Cherokee spends a lot of time there, so I talked about our mutual love of salvaging, by using the Car Quest and Bishop’s Attic examples to make my point. Throughout the book, I talk about other’s having to deal with over abundance.
I feel like the book is holding together okay. I have gotten this far when writing other documents and given up because I lack and don’t know how to find narrative continuity. This manuscript has, in this respect, what the others have lacked.
I had this idea today – I thought I’d like to go to a writer’s colony for two weeks and do nothing but work on Shelf Life. I can’t work for two weeks in an uninterrupted fashion here because even on the home front there are too many distractions. Tonight, for example, I spent time cutting down cow parsnip with my scythe.
I still have a lot of ground to cover in writing this book. But my allowing myself to run with what materializes in my subconscious is working. Writing is like running – it’s easy after the fact, but at the onset it is difficult. And so, I know that if I don’t give myself that hour (which right now is all the time I have), I will again abandon this project.

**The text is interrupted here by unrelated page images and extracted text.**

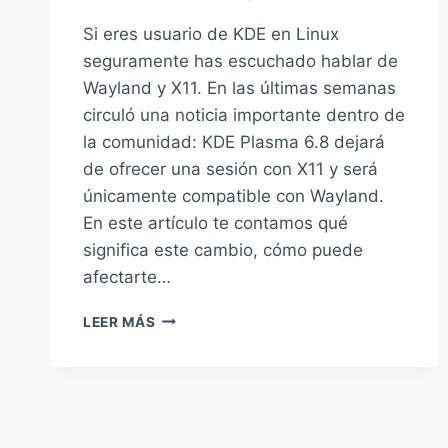
Si eres usuario de KDE en Linux
seguramente has escuchado hablar de
Wayland y X11. En las últimas semanas
circuló una noticia importante dentro de
la comunidad: KDE Plasma 6.8 dejará
de ofrecer una sesión con X11 y será
únicamente compatible con Wayland.
En este artículo te contamos qué
significa este cambio, cómo puede
afectarte…
KDE
LEER MÁS
PLASMA
6.8
SERÁ
EXCLUSIVAMENTE
WAYLAND:
¿QUÉ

Today was pretty hectic. I assisted Sharon, who is very crafty, as she decorated the baskets that are going to be up as auction items on Saturday. I also cleaned books and went to Physical Therapy.
Pretty funny – I shared pool space with a large fellow who as it turns out, knows a former BLBP volunteer. We traded stories and made our respective physical therapists laugh.
Pete was at the hotel when I got back – he went to town and picked up twenty-three boxes of books from Title Wave. He reboxed the fiction and nonfiction, and I reboxed the children’s books.
I keep telling people that in order to get good books out there, we have to have a large inventory. And so, the better books are getting out on the shelves.